According to Bun Wai, donor partners had wanted the first year to be limited to just having the Sierra Leone Agricultural Research Institute and the Seed Multiplication Programme make available breeder seeds before the project got underway.
He said the government instead wanted the planting to commence from the first year and therefore ensured the Ministry of Agriculture and Forestry and the Africa Development Bank collaborate through the Sierra Leone Agribusiness and the Rice Value Chain Project to make seeds available for planting in the first year.
He explained how at the start of the project, only the Islamic Development Bank as one of the donor partners, got fully involved, thereby creating numerous challenges. But he disclosed that another donor partner BADEA has now provided the needed funding to enhance the implementation of the project.
Bun Wai described the first year as a learning experience for the project management team and spoke of the readiness to collaborate with farmers and other key figures, having already received agricultural inputs and agrochemicals as they all work to increase the number of cultivated hectares this year.
A news release by the RRVCP Communications and Advocacy Unit, reported the project’s Monitoring and Evaluation Specialist, Briama Bangura, as saying the planning meeting was for “stakeholders to identify a road map for prudent implementation of the project and compete with other countries that are part of the project in the sub-region”.
Bum Chiefdom Paramount Chief Alex Maada Kainpumu 11, speaking on behalf of the three chiefdoms housing the rice project, called for the involvement of stakeholders during management’s engagement with agribusiness companies, “for better negotiation on how to engage the farmers in the project locations”.
The chief however expressed satisfaction for the inclusion of farmers in the planning stage of the project and highlighted the essence for rice seed varieties to be introduced to locations that suit their ecological needs.

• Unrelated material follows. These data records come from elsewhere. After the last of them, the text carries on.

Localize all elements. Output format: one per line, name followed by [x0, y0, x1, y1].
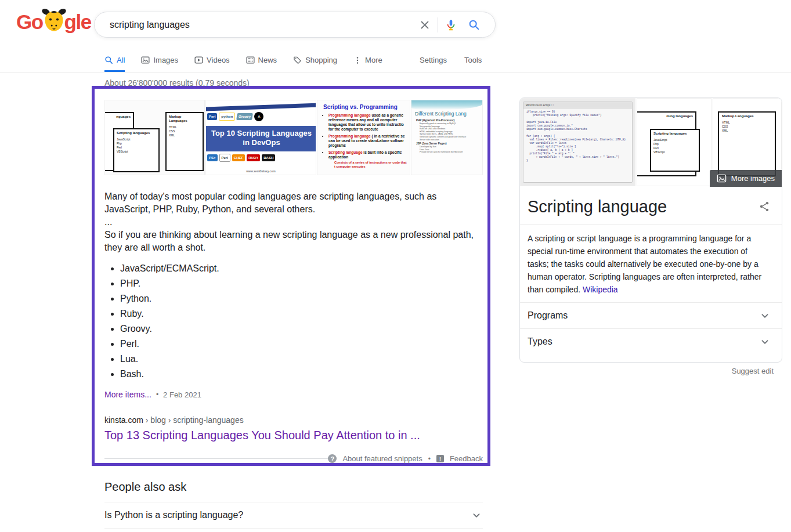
- clear-search-icon[interactable]: [413, 13, 436, 37]
- devops-url: www.xemGalaxy.com: [206, 169, 316, 173]
- chevron-down-icon: [759, 335, 771, 348]
- devops-banner: Top 10 Scripting Languages in DevOps: [206, 126, 316, 151]
- carousel-thumb-different-scripting[interactable]: Different Scripting Lang PHP (Hypertext …: [411, 100, 483, 175]
- tab-shopping[interactable]: Shopping: [293, 49, 337, 72]
- slide-bullets: Programming language used as a generic r…: [323, 113, 407, 169]
- list-item: Ruby.: [120, 306, 483, 321]
- people-also-ask-section: People also ask Is Python is a scripting…: [104, 480, 483, 529]
- tab-videos[interactable]: Videos: [194, 49, 230, 72]
- help-circle-icon[interactable]: ?: [328, 454, 337, 463]
- kp-image-code-editor[interactable]: WordCount.script ⛶ if(args.size == 0) pr…: [520, 98, 635, 186]
- knowledge-panel-description: A scripting or script language is a prog…: [520, 225, 782, 296]
- snippet-paragraph-1: Many of today's most popular coding lang…: [104, 190, 447, 216]
- carousel-thumb-scripting-vs-programming[interactable]: Scripting vs. Programming Programming la…: [317, 100, 410, 175]
- tab-images-label: Images: [153, 56, 178, 64]
- tab-all-label: All: [117, 56, 125, 64]
- divider: [104, 528, 483, 529]
- more-images-label: More images: [731, 174, 775, 183]
- more-items-link[interactable]: More items...: [104, 390, 151, 399]
- news-tab-icon: [246, 56, 255, 64]
- slide-wave-header: [411, 100, 482, 110]
- dot-separator: •: [428, 455, 431, 463]
- voice-search-icon[interactable]: [439, 13, 463, 37]
- list-item: Groovy.: [120, 321, 483, 336]
- snippet-image-carousel: nguages Scripting languages JavaScript P…: [104, 100, 483, 175]
- diagram-scripting-box: Scripting languages JavaScript Php Perl …: [650, 129, 700, 172]
- header-divider: [0, 72, 791, 73]
- search-submit-icon[interactable]: [463, 13, 486, 37]
- more-items-row: More items... • 2 Feb 2021: [104, 390, 483, 399]
- featured-snippet-highlight-box: nguages Scripting languages JavaScript P…: [92, 86, 490, 466]
- tab-images[interactable]: Images: [141, 49, 178, 72]
- accordion-types[interactable]: Types: [520, 329, 782, 354]
- tab-all[interactable]: All: [104, 49, 125, 72]
- more-dots-icon: [353, 56, 362, 64]
- snippet-ellipsis: ...: [104, 216, 483, 229]
- carousel-thumb-devops[interactable]: Perl python Groovy A Top 10 Scripting La…: [205, 100, 316, 175]
- search-bar[interactable]: [94, 12, 496, 38]
- tools-group: Settings Tools: [420, 49, 482, 70]
- chevron-down-icon: [470, 509, 483, 522]
- breadcrumb-domain: kinsta.com: [104, 415, 143, 425]
- feedback-flag-icon: !: [436, 455, 444, 462]
- snippet-footer: ? About featured snippets • ! Feedback: [104, 454, 483, 463]
- searchbar-divider: [438, 17, 438, 32]
- tab-news-label: News: [258, 56, 277, 64]
- tab-videos-label: Videos: [207, 56, 230, 64]
- suggest-edit-link[interactable]: Suggest edit: [519, 367, 774, 375]
- breadcrumb[interactable]: kinsta.com › blog › scripting-languages: [104, 415, 483, 425]
- programs-label: Programs: [528, 310, 568, 321]
- slide-title: Scripting vs. Programming: [323, 104, 407, 110]
- diagram-markup-box: Markup Languages HTML CSS XML: [718, 111, 776, 176]
- paa-question-row[interactable]: Is Python is a scripting language?: [104, 502, 483, 528]
- list-item: Python.: [120, 291, 483, 306]
- photo-icon: [717, 173, 727, 183]
- search-input[interactable]: [109, 19, 413, 31]
- tab-news[interactable]: News: [246, 49, 277, 72]
- list-item: PHP.: [120, 276, 483, 291]
- feedback-link[interactable]: Feedback: [450, 454, 483, 463]
- about-featured-snippets-link[interactable]: About featured snippets: [342, 454, 422, 463]
- tab-shopping-label: Shopping: [305, 56, 337, 64]
- tab-more-label: More: [365, 56, 382, 64]
- code-editor-titlebar: WordCount.script ⛶: [523, 102, 632, 108]
- dot-separator: •: [156, 390, 158, 399]
- share-icon[interactable]: [759, 201, 770, 215]
- breadcrumb-path: › blog › scripting-languages: [143, 415, 244, 425]
- list-item: Bash.: [120, 367, 483, 382]
- slide-title: Different Scripting Lang: [411, 110, 482, 118]
- paa-question-text: Is Python is a scripting language?: [104, 510, 243, 520]
- kp-image-languages-diagram[interactable]: ming languages Scripting languages JavaS…: [637, 98, 711, 186]
- shopping-tab-icon: [293, 56, 302, 64]
- types-label: Types: [528, 336, 552, 347]
- carousel-thumb-languages-diagram[interactable]: nguages Scripting languages JavaScript P…: [104, 100, 205, 175]
- wikipedia-link[interactable]: Wikipedia: [583, 285, 618, 294]
- list-item: JavaScript/ECMAScript.: [120, 261, 483, 276]
- accordion-programs[interactable]: Programs: [520, 303, 782, 328]
- search-tabs: All Images Videos News Shopping More: [104, 49, 382, 72]
- ox-doodle-icon: [43, 8, 64, 36]
- code-editor-window: WordCount.script ⛶ if(args.size == 0) pr…: [523, 102, 633, 183]
- description-text: A scripting or script language is a prog…: [528, 234, 761, 294]
- tools-button[interactable]: Tools: [464, 56, 482, 64]
- diagram-markup-box: Markup Languages HTML CSS XML: [165, 112, 204, 171]
- images-tab-icon: [141, 56, 150, 64]
- devops-logos-top: Perl python Groovy A: [207, 112, 263, 121]
- snippet-language-list: JavaScript/ECMAScript. PHP. Python. Ruby…: [104, 261, 483, 382]
- list-item: Perl.: [120, 336, 483, 352]
- snippet-text: Many of today's most popular coding lang…: [104, 190, 483, 254]
- google-logo[interactable]: Go gle: [16, 8, 91, 36]
- snippet-paragraph-2: So if you are thinking about learning a …: [104, 229, 482, 254]
- list-item: Lua.: [120, 352, 483, 367]
- knowledge-panel-title: Scripting language: [528, 196, 667, 217]
- more-images-button[interactable]: More images: [710, 170, 782, 187]
- logo-text-gle: gle: [64, 10, 91, 34]
- chevron-down-icon: [759, 309, 771, 322]
- tab-more[interactable]: More: [353, 49, 382, 72]
- diagram-scripting-box: Scripting languages JavaScript Php Perl …: [113, 128, 160, 172]
- settings-button[interactable]: Settings: [420, 56, 447, 64]
- devops-logos-bottom: PS> Perl CHEF RUBY BASH: [207, 154, 275, 162]
- result-title-link[interactable]: Top 13 Scripting Languages You Should Pa…: [104, 429, 464, 442]
- search-tab-icon: [104, 56, 113, 64]
- logo-text-go: Go: [16, 10, 43, 34]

The Director-General of SLARI, Dr. Mathew LS Gboku “commended the project management unit for initiating the bottom-top approach in engaging stakeholders before the commencement of the next planting cycle”.
It has also been revealed that the irrigating of 4000 hectares of farmland would have to be carried out in a bid to increase “the cropping period and eventually enable vegetable production”.
Sierra Leone reportedly spends over $240 million annually on the importation of rice.